The other difficulty compared with RTA is the workload distribution. Currently there are two ways to distribute the calculation: (1) Collision matrix is divided and the pieces are distributed into computing nodes. (2) Ph-ph interaction strengths at grid points are distributed into computing nodes. These two can not be mixed, so one of them has to be chosen. In either case, the distribution is done simply running a set of phono3py calculations over grid points and optionally band indices. The data computed on each computing node are stored in an hdf5 file. Increasing the calculation size, e.g., larger mesh numbers or larger number of atoms in the primitive cell, large files are created.

### Distribution of collision matrix#

A full collision matrix is divided into pieces at grid points of irreducible part of Brillouin zone. Each piece is calculated independently from the other pieces. After finishing the calculations of these pieces, the full collision matrix is diagonzalized to obtain the thermal conductivity.

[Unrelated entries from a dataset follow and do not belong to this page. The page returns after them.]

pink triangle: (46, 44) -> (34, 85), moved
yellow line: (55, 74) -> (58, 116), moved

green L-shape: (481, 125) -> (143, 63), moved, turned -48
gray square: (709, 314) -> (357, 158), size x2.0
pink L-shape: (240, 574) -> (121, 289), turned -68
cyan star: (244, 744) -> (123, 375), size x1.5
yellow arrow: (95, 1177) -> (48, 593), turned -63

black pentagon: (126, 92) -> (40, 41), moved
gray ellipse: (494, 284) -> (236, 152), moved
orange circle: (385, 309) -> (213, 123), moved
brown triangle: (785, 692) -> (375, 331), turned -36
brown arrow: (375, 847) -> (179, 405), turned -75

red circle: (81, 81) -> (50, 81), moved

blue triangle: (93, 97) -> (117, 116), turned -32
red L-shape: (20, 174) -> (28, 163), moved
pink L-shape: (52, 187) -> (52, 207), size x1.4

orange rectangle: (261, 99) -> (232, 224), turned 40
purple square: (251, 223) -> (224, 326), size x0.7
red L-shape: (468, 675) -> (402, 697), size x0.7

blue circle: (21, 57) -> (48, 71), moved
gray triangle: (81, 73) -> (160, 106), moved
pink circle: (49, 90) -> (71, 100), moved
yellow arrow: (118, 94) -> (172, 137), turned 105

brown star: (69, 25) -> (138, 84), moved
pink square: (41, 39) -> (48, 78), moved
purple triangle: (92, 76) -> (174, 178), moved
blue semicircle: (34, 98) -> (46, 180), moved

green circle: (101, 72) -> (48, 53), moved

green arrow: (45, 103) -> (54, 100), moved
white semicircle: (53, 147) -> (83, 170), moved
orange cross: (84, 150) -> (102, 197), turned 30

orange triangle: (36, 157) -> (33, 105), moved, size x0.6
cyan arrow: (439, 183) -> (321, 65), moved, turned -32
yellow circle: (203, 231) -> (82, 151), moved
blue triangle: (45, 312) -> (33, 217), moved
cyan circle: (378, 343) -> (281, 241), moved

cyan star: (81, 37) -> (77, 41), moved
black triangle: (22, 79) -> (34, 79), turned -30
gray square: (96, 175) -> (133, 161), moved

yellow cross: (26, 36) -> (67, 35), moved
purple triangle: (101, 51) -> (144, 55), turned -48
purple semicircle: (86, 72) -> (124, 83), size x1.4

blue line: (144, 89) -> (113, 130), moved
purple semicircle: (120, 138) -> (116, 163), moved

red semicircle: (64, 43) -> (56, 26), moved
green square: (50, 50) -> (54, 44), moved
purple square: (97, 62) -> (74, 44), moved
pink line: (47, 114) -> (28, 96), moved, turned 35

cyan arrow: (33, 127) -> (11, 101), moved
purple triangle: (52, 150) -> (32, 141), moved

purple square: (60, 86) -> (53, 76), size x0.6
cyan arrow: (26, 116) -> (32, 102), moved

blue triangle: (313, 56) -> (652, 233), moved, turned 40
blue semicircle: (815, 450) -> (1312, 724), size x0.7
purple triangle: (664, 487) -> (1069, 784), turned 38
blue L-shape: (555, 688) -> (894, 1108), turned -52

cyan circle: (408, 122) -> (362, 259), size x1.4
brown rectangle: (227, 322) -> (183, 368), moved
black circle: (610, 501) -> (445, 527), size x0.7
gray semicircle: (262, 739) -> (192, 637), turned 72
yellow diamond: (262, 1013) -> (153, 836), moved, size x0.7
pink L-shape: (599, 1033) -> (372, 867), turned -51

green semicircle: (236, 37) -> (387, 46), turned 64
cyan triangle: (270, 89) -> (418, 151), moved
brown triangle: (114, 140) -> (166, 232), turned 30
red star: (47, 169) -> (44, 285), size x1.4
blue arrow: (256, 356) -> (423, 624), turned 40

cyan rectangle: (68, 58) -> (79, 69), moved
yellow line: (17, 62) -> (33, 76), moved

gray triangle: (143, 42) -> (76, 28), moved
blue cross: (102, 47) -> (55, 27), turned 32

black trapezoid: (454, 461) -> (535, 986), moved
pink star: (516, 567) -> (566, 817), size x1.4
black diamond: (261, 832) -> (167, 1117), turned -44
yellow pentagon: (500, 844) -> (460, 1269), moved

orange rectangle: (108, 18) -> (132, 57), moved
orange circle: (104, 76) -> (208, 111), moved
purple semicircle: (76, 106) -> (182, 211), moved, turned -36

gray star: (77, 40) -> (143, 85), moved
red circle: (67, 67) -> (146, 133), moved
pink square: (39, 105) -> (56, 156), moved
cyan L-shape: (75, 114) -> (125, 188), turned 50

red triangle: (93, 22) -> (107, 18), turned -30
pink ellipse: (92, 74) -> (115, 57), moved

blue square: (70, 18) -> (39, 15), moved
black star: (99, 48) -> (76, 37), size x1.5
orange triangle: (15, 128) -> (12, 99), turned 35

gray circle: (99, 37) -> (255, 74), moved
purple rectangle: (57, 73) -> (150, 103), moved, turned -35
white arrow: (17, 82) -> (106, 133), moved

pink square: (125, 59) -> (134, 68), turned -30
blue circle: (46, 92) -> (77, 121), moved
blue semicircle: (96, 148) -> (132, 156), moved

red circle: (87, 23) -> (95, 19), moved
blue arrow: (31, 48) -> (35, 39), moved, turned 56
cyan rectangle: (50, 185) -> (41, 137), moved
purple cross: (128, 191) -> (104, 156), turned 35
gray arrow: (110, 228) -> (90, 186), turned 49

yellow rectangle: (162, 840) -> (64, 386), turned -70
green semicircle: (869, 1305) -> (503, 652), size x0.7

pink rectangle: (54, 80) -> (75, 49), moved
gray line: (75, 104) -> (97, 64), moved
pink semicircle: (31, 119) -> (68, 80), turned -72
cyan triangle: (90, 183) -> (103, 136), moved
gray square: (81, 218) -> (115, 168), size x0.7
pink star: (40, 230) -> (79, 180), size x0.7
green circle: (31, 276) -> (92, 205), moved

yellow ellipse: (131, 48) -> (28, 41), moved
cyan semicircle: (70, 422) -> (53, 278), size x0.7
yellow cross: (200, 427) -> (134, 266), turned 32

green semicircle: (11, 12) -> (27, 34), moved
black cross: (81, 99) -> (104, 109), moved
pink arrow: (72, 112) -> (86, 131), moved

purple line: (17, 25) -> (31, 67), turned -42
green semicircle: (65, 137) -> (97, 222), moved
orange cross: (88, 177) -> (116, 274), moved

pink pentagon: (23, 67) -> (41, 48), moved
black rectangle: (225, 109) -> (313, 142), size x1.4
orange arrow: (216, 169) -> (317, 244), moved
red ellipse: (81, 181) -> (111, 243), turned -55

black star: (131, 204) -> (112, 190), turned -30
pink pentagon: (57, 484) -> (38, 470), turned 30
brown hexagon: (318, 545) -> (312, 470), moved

File size of Each piece of the collision matrix can be large. Therefore it is
recommended to use –ts option to limit the number of
temperature points, e.g., `--ts "100 200 300 400 500"`

, depending on the memory
size installed on each computing node. To write them into files,
`--write-collision`

option must be specified, and to read them from files,
`--read-collision`

option is used. These are similarly used as
–write-gamma and
–read-gamma options for RTA calculation as shown in
Workload distribution. `--read-collision`

option collects the pieces and
make one full collision matrix, then starts to diagonalize it. This option
requires one argument to specify an index to read the collision matrix at one
temperature point, e.g., the collision matrix at 200K is read with
`--read-collision 1`

for the (pieces of) collision matrices created with
`--ts "100 200 300 400 500"`

(corresponding to 0, 1, 2, 3, 4). The temperature
(e.g. 200K) is also read from the file, so it is unnecessary to specify
–ts option when reading.

The summary of the procedure is as follows:

Running at each grid point with –gp (or –ga) option and saving the piece of the collision matrix to an hdf5 file with

`--write-collision`

option. It is probably OK to calculate and store the pieces of the collision matrices at multiple temperatures though it depends on memory size of the computer node. This calculation has to be done at all irreducible grid points.Collecting and creating all necessary pieces of the collision matrix with

`--read-collision=num`

(`num`

: index of temperature). By this one full collision matrix at the selected temperature is created and then diagonalized. An option`-o num`

may be used together with`--read-collision`

to distinguish the file names of the results at different temperatures.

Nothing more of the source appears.